All API requests require an API key with the inf_ prefix. Pass it via Authorization: Bearer inf_... or X-API-Key: inf_... header.
Standard OpenAI-compatible chat completion body. The proxy queues the request and returns immediately.
{
"model": "llama-3.3-70b",
"messages": [
{"role": "system", "content": "You are a helpful assistant."},
{"role": "user", "content": "Hello!"}
],
"max_tokens": 300
}
1. POST returns {"id": "uuid", "status": "queued", "poll": "/v1/results/uuid"}
2. Poll GET /v1/results/:id until status is complete or dead
3. Complete results include the full OpenAI-compatible response in the result field
curl -X POST https://queue.inference.drm3.network/v1/chat/completions \
-H "Authorization: Bearer YOUR_API_KEY" \
-H "Content-Type: application/json" \
-d '{"model":"llama-3.3-70b","messages":[{"role":"user","content":"Hello!"}]}'
# Poll for result
curl https://queue.inference.drm3.network/v1/results/JOB_ID \
-H "Authorization: Bearer YOUR_API_KEY"
from openai import OpenAI
client = OpenAI(
base_url="https://queue.inference.drm3.network/v1",
api_key="YOUR_API_KEY",
)
response = client.chat.completions.create(
model="llama-3.3-70b",
messages=[{"role": "user", "content": "Hello!"}],
)
print(response.choices[0].message.content)

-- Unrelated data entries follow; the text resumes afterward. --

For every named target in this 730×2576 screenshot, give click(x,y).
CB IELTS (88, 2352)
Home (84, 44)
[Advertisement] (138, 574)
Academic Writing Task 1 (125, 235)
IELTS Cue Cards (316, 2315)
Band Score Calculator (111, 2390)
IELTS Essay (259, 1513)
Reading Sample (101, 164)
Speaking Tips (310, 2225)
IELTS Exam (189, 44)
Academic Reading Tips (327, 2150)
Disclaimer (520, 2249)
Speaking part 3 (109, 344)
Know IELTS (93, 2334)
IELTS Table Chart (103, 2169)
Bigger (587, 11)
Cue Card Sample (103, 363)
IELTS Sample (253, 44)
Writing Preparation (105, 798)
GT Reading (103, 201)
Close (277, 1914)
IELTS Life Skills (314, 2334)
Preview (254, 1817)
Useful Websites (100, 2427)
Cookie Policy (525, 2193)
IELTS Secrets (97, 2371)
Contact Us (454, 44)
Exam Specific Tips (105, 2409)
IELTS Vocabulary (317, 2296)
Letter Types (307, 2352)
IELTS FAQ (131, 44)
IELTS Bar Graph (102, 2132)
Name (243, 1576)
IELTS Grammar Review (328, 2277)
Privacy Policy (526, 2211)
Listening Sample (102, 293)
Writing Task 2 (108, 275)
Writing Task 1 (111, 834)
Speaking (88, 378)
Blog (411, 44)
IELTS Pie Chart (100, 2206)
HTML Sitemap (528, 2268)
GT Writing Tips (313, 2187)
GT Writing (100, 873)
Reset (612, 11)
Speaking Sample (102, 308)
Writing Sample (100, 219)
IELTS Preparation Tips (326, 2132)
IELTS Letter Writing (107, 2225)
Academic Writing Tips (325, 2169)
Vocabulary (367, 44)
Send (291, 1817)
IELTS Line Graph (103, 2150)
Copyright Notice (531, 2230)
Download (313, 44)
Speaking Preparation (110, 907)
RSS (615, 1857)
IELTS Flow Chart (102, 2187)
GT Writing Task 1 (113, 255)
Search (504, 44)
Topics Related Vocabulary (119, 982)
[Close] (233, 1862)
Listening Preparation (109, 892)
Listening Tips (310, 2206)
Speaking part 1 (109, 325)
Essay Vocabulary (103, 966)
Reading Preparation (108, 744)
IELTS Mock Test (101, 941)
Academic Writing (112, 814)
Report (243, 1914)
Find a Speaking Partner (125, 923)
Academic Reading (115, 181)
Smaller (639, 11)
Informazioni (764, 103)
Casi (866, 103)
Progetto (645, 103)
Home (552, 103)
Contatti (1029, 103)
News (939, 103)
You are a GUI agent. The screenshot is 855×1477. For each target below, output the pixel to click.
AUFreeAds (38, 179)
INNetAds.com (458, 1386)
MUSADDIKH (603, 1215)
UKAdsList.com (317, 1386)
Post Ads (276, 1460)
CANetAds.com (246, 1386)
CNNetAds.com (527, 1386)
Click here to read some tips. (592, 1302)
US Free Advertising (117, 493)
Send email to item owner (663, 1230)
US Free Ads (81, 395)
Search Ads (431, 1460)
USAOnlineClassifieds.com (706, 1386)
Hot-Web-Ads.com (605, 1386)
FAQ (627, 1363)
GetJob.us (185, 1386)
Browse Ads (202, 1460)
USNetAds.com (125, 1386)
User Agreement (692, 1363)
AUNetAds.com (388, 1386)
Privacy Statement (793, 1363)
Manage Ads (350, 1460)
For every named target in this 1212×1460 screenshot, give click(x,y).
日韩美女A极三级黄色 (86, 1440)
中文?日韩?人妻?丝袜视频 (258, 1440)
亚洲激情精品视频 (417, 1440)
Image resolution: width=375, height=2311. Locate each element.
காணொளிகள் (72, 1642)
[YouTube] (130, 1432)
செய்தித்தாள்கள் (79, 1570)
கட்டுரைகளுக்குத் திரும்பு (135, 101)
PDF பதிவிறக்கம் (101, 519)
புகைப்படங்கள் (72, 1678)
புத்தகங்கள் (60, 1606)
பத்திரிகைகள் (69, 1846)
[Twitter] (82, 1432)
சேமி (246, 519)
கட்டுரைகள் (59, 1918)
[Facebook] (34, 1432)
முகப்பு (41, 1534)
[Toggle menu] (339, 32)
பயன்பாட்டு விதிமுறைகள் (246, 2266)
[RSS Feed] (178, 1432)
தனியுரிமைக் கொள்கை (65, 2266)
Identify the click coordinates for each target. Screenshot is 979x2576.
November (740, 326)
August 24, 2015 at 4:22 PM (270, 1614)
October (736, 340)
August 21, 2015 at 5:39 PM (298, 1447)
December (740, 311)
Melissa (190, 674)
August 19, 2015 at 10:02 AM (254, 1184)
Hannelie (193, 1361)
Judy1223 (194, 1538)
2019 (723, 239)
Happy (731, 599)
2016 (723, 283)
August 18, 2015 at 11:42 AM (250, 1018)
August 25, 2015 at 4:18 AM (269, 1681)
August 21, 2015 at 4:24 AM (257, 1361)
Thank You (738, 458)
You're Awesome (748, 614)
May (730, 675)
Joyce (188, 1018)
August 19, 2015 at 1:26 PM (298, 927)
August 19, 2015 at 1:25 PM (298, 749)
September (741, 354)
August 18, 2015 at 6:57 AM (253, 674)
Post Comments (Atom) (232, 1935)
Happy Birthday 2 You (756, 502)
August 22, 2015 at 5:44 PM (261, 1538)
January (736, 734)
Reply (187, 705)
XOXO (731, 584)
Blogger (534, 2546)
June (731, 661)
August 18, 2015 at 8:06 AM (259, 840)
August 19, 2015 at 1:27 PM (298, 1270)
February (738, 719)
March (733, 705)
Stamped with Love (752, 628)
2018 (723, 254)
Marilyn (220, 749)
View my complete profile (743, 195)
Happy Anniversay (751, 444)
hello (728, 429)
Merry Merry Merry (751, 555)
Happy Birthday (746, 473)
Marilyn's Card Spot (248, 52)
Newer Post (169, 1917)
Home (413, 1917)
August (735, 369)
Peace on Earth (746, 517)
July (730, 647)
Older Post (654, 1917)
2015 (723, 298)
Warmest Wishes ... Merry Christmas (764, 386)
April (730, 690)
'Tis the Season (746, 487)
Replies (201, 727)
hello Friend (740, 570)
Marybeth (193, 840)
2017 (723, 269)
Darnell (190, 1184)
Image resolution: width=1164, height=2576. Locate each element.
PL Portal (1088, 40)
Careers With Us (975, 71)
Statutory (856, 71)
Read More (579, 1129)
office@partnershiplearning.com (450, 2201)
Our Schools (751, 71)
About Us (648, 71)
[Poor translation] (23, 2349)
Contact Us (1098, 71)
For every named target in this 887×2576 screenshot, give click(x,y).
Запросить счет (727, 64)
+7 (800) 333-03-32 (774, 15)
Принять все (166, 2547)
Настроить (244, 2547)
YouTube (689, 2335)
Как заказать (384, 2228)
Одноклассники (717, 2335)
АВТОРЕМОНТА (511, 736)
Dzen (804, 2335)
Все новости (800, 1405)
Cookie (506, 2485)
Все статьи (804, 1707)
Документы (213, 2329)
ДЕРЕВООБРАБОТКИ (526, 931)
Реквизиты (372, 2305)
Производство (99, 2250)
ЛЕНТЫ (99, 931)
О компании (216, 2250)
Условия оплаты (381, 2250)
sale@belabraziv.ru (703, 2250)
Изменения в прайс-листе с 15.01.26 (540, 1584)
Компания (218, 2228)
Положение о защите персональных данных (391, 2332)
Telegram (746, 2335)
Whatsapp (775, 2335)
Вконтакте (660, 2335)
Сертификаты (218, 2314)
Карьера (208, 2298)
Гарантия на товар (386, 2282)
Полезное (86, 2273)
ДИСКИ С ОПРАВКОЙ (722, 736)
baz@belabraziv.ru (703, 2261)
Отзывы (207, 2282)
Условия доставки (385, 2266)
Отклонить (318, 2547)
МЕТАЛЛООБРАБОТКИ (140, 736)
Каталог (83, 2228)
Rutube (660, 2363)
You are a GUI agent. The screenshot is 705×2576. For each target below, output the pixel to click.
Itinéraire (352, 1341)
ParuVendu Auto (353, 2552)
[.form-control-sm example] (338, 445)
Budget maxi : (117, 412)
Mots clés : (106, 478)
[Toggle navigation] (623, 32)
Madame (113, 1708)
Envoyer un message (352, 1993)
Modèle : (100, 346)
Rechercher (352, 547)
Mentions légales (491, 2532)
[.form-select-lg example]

Set "stream": true in the request body to get a real-time SSE stream. Streaming bypasses the queue and proxies directly to the backend — no polling needed.
curl -N https://queue.inference.drm3.network/v1/chat/completions \
-H "Authorization: Bearer YOUR_API_KEY" \
-H "Content-Type: application/json" \
-d '{"model":"llama-3.3-70b","messages":[{"role":"user","content":"Hello!"}],"stream":true}'
Default: 20 requests/minute, 100K tokens/day, 2 concurrent jobs. Limits are per-tenant and configurable.
Non-streaming requests retry with exponential backoff (10s × 2^n, max 300s). After 50 retries the job moves to dead letter. Check the retries and error fields on the result. Streaming requests do not retry — errors return immediately.